Dans cette interview accordée à Sputnik, Françoise Vergès dresse un bilan particulièrement critique du travail réalisé par Benjamin Stora pour le compte du Président Emmanuel Macron. Selon elle, le rapport de l’historien originaire de Constantine vise à «pacifier et à neutraliser la dimension et les conséquences du passé colonial français en Algérie».
La politologue et militante «féministe décoloniale» connaît parfaitement l’histoire coloniale de ce pays du Maghreb pour l’avoir étudiée, mais aussi pour avoir passé une partie de sa jeunesse à Alger, au sein du foyer de son oncle, Jacques Vergès, alors époux de la militante du FLN Djamila Bouhired. Ancienne présidente du Comité national pour la mémoire et l’histoire de l’esclavage (CNMHE), Françoise Vergès estime que la France officielle doit abandonner sa posture paternaliste pour parvenir à se décoloniser. Un entretien sans concession, dans la pure tradition des Vergès.
Sputnik: Vous dénoncez depuis des années l’histoire officielle, celle du «pouvoir français et de l’homme blanc». Le rapport de Benjamin Stora s’inscrit-il dans cette lignée?

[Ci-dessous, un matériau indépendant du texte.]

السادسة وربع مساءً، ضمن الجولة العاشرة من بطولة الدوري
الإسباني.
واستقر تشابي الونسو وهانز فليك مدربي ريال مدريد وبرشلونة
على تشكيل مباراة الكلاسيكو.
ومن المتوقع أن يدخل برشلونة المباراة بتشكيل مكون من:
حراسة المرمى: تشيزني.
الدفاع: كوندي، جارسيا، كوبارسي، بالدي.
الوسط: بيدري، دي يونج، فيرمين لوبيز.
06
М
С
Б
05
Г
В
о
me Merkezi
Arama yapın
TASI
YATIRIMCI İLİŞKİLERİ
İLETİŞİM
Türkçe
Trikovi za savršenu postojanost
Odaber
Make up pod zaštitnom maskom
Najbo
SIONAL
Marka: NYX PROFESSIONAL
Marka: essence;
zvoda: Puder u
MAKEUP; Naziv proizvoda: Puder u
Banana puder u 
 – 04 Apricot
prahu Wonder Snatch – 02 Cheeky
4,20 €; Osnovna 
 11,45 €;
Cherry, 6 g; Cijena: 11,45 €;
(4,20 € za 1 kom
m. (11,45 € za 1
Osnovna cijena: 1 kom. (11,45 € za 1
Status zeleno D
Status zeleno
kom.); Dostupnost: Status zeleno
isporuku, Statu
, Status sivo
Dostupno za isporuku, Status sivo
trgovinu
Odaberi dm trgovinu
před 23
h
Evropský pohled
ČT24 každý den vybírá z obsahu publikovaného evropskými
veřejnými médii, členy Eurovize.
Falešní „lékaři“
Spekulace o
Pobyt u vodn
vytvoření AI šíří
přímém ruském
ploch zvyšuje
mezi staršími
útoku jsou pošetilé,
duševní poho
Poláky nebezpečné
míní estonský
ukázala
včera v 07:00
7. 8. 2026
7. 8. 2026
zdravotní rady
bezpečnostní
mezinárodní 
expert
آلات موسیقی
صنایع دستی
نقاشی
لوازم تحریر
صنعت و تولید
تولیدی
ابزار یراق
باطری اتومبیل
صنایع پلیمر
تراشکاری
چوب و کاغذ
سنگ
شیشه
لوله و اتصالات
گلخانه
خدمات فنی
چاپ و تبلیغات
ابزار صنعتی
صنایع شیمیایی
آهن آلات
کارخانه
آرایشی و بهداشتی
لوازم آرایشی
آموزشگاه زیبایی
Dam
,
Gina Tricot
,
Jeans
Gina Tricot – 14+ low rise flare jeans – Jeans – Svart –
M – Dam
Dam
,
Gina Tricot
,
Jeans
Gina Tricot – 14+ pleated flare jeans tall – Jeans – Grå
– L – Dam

Françoise Vergès: «Je dirais, avec tout le respect que j’ai pour Benjamin Stora, que son rapport s’inscrit dans la lignée d’un révisionnisme de l’histoire. Le pouvoir français n’en est plus au refoulement et au fait de dire "ça ne s’est pas passé". Son objectif est de pacifier et de neutraliser la dimension et les conséquences du passé colonial. Nous sommes face à une politique de pacification.»
Sputnik: Cette pacification permet-elle de minimiser les crimes coloniaux en Algérie?
Françoise Vergès: «Tout à fait. À la lecture du rapport, j’ai été frappée par le vocabulaire: mémoire enflammée, mémoire blessée… Et également par le fait de mettre sur le même plan les mémoires des colons, des Algériens et des nationalistes. Je reprends la phrase d’Aimée Césaire: "La colonisation est un crime." Il n’y a jamais d’échanges ni de rencontres dans la colonisation. Dès le départ, c’est le viol, le vol, la dépossession et l’exploitation. Et ça continue ensuite.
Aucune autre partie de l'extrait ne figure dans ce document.